Lastly, using green cleaning products will drastically lessen the amount toxic chemicals that are brought into a space. Choosing less hazardous products that have positive environmental attributes (e.g., biodegradability, low toxicity, low VOC content, low life cycle energy use) and taking steps to reduce exposure can minimize harmful impacts to collections, building occupants, visitors, plus improve indoor air quality. The best way to start to change over to green cleaning is take the following steps:

1) Plan for your green cleaning program – list every place in the museum that will be affected

2) Select certified products – do your homework and investigate all the ingredients in the chosen product, make       sure they are genuinely safe

3) Introduce green equipment and supplies

4) Adopt a green cleaning protocol with specific procedures listed

5) Lastly share the responsibility

A key aspect for any museum to adopt green standards is to share the knowledge and responsibilities among the staff.
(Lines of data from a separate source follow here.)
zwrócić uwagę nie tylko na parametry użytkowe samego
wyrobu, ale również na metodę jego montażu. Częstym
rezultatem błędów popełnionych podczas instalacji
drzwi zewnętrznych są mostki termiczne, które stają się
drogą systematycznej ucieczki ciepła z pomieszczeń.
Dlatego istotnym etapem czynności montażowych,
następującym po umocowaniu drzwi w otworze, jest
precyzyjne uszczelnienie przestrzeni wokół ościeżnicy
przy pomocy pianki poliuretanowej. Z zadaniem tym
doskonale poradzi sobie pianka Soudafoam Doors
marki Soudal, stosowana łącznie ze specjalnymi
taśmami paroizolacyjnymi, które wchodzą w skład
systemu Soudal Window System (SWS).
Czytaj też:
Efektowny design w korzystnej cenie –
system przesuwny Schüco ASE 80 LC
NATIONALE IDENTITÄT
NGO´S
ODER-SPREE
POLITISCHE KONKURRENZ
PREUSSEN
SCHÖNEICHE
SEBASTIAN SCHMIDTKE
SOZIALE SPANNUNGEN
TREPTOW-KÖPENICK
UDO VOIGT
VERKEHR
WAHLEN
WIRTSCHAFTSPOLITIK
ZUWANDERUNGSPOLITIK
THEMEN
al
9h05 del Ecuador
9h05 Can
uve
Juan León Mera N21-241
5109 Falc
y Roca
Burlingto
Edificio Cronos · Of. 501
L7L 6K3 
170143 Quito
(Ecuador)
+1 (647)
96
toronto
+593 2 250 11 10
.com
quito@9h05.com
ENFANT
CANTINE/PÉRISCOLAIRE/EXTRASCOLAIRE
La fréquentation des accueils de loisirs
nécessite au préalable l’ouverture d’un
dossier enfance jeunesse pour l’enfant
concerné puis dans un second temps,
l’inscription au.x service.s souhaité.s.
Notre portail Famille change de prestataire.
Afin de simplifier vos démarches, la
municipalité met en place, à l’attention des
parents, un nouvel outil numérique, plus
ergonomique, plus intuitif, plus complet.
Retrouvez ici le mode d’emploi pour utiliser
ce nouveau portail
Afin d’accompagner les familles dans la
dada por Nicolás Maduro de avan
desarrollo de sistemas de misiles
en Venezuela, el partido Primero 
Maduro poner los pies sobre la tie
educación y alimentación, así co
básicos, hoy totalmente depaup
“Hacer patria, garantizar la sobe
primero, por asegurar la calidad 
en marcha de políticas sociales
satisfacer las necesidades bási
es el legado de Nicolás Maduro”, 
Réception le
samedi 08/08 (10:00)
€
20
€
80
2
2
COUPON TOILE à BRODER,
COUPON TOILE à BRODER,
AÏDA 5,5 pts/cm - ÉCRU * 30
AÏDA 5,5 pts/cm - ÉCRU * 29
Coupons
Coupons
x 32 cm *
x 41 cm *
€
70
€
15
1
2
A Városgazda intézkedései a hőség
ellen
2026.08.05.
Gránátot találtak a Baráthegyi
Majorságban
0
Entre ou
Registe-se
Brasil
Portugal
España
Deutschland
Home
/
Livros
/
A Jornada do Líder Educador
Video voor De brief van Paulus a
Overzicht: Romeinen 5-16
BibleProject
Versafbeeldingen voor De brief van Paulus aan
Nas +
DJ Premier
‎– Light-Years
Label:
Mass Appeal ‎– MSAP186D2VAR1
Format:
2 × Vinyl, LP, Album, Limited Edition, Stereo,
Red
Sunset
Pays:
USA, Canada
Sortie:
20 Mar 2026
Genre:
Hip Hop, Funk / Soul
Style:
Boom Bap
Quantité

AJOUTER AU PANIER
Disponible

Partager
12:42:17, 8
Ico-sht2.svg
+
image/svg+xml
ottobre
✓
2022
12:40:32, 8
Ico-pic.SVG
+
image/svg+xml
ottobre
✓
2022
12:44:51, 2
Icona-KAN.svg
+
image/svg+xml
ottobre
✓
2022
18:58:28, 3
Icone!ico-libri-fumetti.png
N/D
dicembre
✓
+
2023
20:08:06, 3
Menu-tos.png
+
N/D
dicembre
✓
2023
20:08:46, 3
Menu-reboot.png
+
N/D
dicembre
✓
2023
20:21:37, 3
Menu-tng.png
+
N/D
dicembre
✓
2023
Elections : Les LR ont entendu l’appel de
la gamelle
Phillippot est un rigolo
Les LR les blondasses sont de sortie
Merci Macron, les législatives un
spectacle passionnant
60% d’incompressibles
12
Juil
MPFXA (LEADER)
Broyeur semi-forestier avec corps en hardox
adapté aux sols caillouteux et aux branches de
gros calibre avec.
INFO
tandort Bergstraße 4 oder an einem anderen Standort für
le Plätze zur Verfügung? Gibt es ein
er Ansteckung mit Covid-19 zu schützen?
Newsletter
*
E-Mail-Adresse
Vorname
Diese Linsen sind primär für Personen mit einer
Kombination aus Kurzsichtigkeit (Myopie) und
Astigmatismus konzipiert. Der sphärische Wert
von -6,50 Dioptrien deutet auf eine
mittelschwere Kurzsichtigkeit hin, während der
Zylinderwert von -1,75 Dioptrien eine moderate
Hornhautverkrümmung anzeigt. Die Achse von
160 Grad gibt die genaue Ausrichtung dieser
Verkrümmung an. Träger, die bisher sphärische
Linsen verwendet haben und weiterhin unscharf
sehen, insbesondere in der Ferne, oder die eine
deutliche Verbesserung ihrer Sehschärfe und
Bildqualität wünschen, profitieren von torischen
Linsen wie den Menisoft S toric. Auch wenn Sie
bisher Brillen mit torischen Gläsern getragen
The more people are involved, the easier it will be to convince those skeptical of all the benefits from taking the above actions.

Indoor air quality is important to health, productivity and learning. And since a museum’s prime focus is a learning instrument, it is vital that we take appropriate conservation measures to ensure longevity for the collections and people.

Below are some additional resources to learn more about how to improve your indoor air quality and ultimately, green your museum.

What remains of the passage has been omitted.